» **Exercise objective**: For this exercise, please find the lines in the entries that include the word "venum" and copy them.

» **Supplied entries**:
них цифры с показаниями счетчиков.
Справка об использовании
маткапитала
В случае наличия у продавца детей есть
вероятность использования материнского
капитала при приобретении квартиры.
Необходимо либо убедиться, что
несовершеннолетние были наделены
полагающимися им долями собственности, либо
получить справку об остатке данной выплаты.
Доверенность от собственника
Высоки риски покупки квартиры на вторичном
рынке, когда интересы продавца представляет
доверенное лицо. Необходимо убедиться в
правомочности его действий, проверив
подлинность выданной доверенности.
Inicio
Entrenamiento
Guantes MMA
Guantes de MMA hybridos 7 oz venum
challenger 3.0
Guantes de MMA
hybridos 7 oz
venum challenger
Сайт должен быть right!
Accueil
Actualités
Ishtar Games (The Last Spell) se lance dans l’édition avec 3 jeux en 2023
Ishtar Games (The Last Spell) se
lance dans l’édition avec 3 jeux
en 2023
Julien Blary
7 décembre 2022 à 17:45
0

--

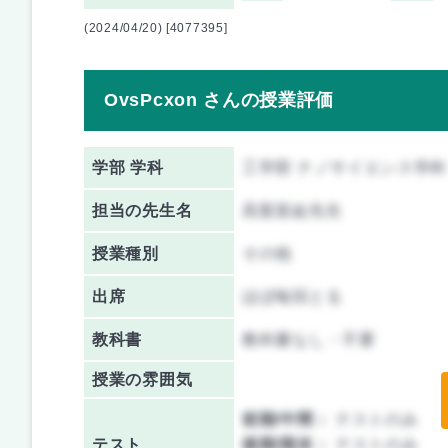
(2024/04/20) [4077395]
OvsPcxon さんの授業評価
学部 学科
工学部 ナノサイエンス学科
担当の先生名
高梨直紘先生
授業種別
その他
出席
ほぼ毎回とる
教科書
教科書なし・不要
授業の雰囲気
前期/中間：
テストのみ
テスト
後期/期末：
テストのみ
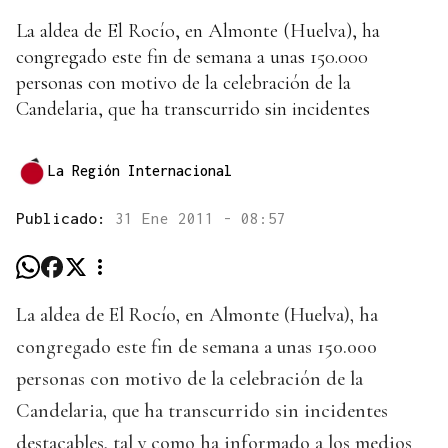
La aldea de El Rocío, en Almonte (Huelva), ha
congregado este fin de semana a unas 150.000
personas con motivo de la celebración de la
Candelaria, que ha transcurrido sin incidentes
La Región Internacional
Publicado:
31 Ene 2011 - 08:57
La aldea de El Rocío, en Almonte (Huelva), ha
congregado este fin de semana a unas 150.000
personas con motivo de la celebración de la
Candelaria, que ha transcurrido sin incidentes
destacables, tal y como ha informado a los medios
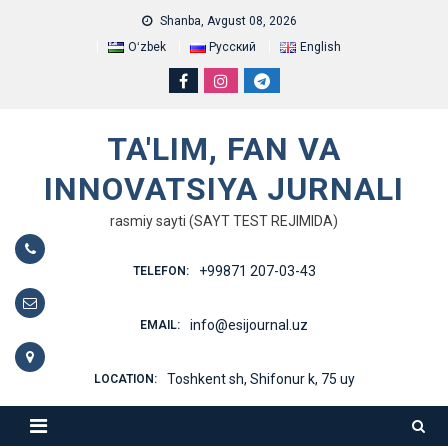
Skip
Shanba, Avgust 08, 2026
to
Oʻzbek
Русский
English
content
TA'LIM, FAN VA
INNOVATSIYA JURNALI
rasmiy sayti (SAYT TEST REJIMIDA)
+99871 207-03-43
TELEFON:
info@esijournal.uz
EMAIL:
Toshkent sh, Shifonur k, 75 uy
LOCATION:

» **Solution for this problem**:
Guantes de MMA hybridos 7 oz venum
venum challenger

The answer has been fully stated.